Below are some entries. Copy each line that holds the string "دارد".

*** Begin section ***

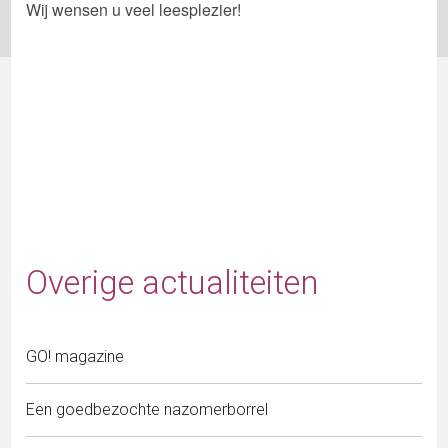
Wij wensen u veel leesplezier!
Overige actualiteiten
GO! magazine
Een goedbezochte nazomerborrel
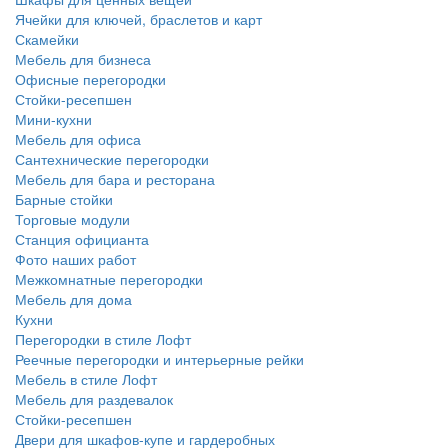
Ячейки для ключей, браслетов и карт
Скамейки
Мебель для бизнеса
Офисные перегородки
Стойки-ресепшен
Мини-кухни
Мебель для офиса
Сантехнические перегородки
Мебель для бара и ресторана
Барные стойки
Торговые модули
Станция официанта
Фото наших работ
Межкомнатные перегородки
Мебель для дома
Кухни
Перегородки в стиле Лофт
Реечные перегородки и интерьерные рейки
Мебель в стиле Лофт
Мебель для раздевалок
Стойки-ресепшен
Двери для шкафов-купе и гардеробных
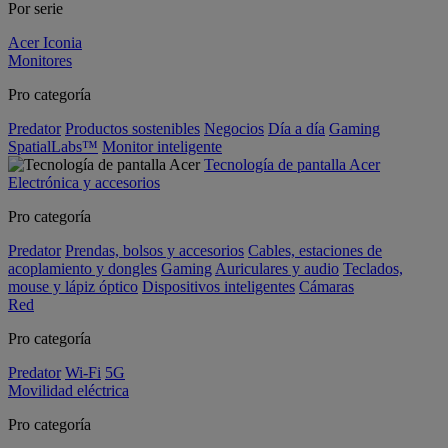
Por serie
Acer Iconia
Monitores
Pro categoría
Predator
Productos sostenibles
Negocios
Día a día
Gaming
SpatialLabs™
Monitor inteligente
Tecnología de pantalla Acer
Electrónica y accesorios
Pro categoría
Predator
Prendas, bolsos y accesorios
Cables, estaciones de
acoplamiento y dongles
Gaming
Auriculares y audio
Teclados,
mouse y lápiz óptico
Dispositivos inteligentes
Cámaras
Red
Pro categoría
Predator
Wi-Fi
5G
Movilidad eléctrica
Pro categoría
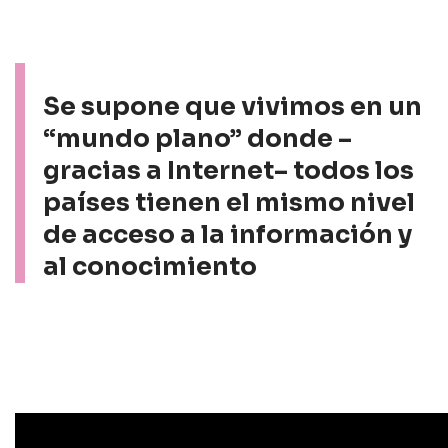
Se supone que vivimos en un
“mundo plano” donde –
gracias a Internet– todos los
países tienen el mismo nivel
de acceso a la información y
al conocimiento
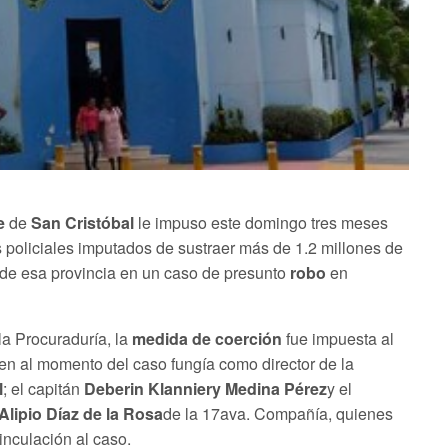
e
de
San Cristóbal
le impuso este domingo tres meses
es policiales imputados de sustraer más de 1.2 millones de
de esa provincia en un caso de presunto
robo
en
a Procuraduría, la
medida de coerción
fue impuesta al
en al momento del caso fungía como director de la
l
; el capitán
Deberin Klanniery Medina Pérez
y el
Alipio Díaz de la Rosa
de la 17ava. Compañía, quienes
nculación al caso.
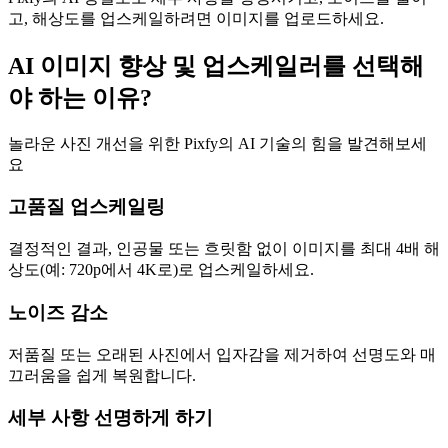
고, 해상도를 업스케일하려면 이미지를 업로드하세요.
AI 이미지 향상 및 업스케일러를 선택해
야 하는 이유?
놀라운 사진 개선을 위한 Pixfy의 AI 기술의 힘을 발견해보세
요
고품질 업스케일링
결정적인 결과, 인공물 또는 흐릿함 없이 이미지를 최대 4배 해
상도(예: 720p에서 4K로)로 업스케일하세요.
노이즈 감소
저품질 또는 오래된 사진에서 입자감을 제거하여 선명도와 매
끄러움을 쉽게 복원합니다.
세부 사항 선명하게 하기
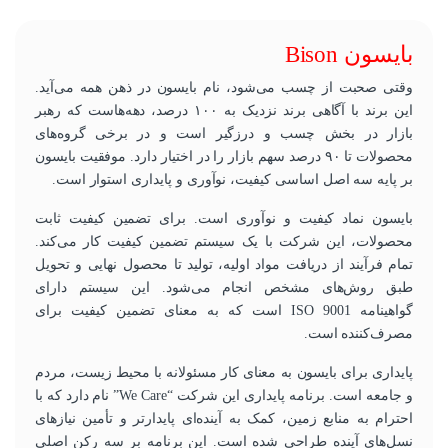
بایسون Bison
وقتی صحبت از چسب می‌شود، نام بایسون در ذهن همه می‌آید.
این برند با آگاهی برند نزدیک به ۱۰۰ درصد، دهه‌هاست که رهبر
بازار در بخش چسب و درزگیر است و در برخی گروه‌های
محصولات تا ۹۰ درصد سهم بازار را در اختیار دارد. موفقیت بایسون
بر پایه سه اصل اساسی کیفیت، نوآوری و پایداری استوار است.
بایسون نماد کیفیت و نوآوری است. برای تضمین کیفیت ثابت
محصولات، این شرکت با یک سیستم تضمین کیفیت کار می‌کند.
تمام فرآیند از دریافت مواد اولیه، تولید تا محصول نهایی و تحویل
طبق روش‌های مشخص انجام می‌شود. این سیستم دارای
گواهینامه ISO 9001 است که به معنای تضمین کیفیت برای
مصرف‌کننده است.
پایداری برای بایسون به معنای کار مسئولانه با محیط زیست، مردم
و جامعه است. برنامه پایداری این شرکت “We Care” نام دارد که با
احترام به منابع زمین، کمک به آینده‌ای پایدارتر و تأمین نیازهای
نسل‌های آینده طراحی شده است. این برنامه بر سه رکن اصلی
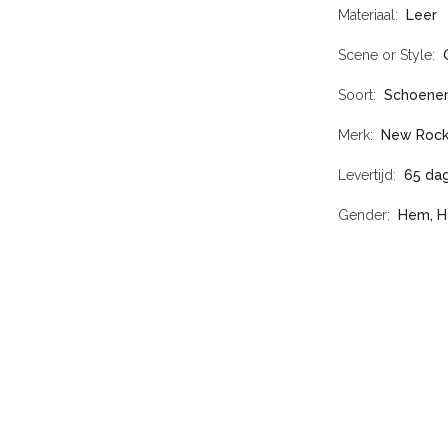
Materiaal
Leer
Scene or Style
Soort
Schoene
Merk
New Roc
Levertijd
65 da
Gender
Hem, H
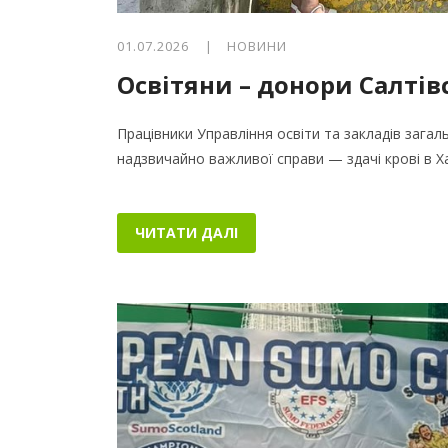
01.07.2026 |
НОВИНИ
Освітяни – донори Салтів
Працівники Управління освіти та закладів загал
надзвичайно важливої справи — здачі крові в 
ЧИТАТИ ДАЛІ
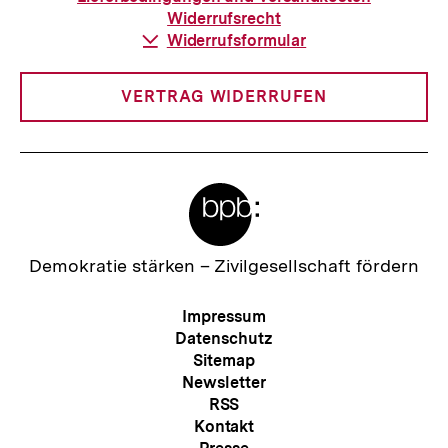
Widerrufsrecht
Download-
Widerrufsformular
Link:
VERTRAG WIDERRUFEN
Meta-
Links
Zur
Demokratie stärken –
Zivilgesellschaft fördern
Startseite
der
Meta-
Impressum
bpb
Navigation
Datenschutz
Sitemap
Newsletter
RSS
Kontakt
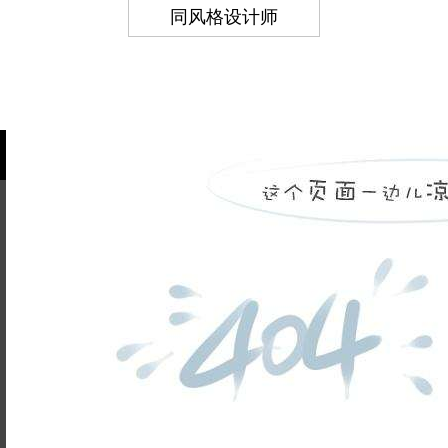
同风格设计师
姓名不能
为空
电话不能
为空
提交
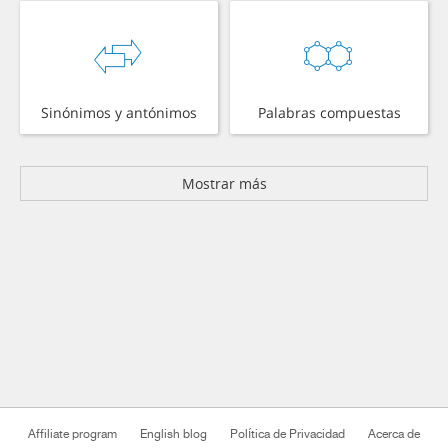
Sinónimos y antónimos
Palabras compuestas
Mostrar más
Affiliate program
English blog
Política de Privacidad
Acerca de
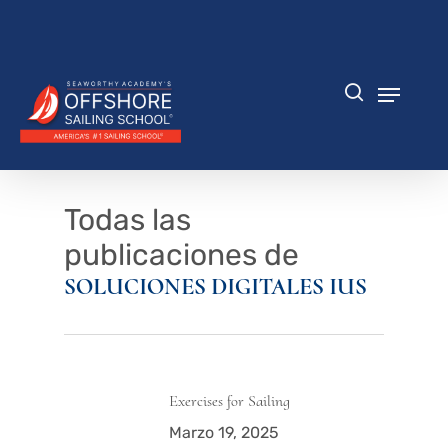
Saltar
al
Cerrar
contenido
menú
principal
Menú
búsqueda
Todas las
publicaciones de
SOLUCIONES DIGITALES IUS
Exercises for Sailing
Marzo 19, 2025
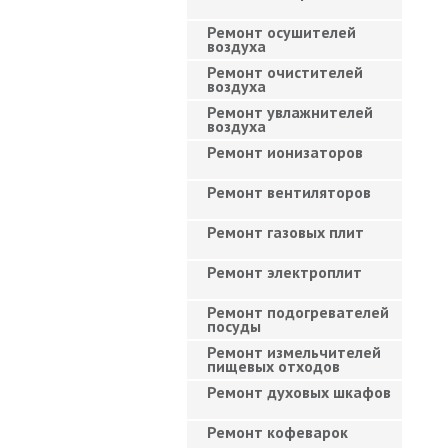
Ремонт осушителей
воздуха
Ремонт очистителей
воздуха
Ремонт увлажнителей
воздуха
Ремонт ионизаторов
Ремонт вентиляторов
Ремонт газовых плит
Ремонт электроплит
Ремонт подогревателей
посуды
Ремонт измельчителей
пищевых отходов
Ремонт духовых шкафов
Ремонт кофеварок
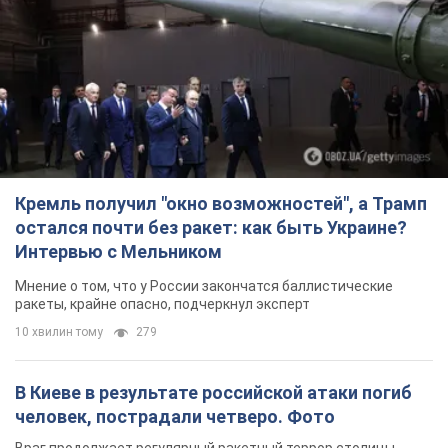
Кремль получил "окно возможностей", а Трамп
остался почти без ракет: как быть Украине?
Интервью с Мельником
Мнение о том, что у России закончатся баллистические
ракеты, крайне опасно, подчеркнул эксперт
10 хвилин тому
279
В Киеве в результате российской атаки погиб
человек, пострадали четверо. Фото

*** End section ***

• **Response for this exercise**:
محصولات تا ۹۰ درصد سهم بازار را در اختیار دارد. موفقیت بایسون
و جامعه است. برنامه پایداری این شرکت “We Care” نام دارد که با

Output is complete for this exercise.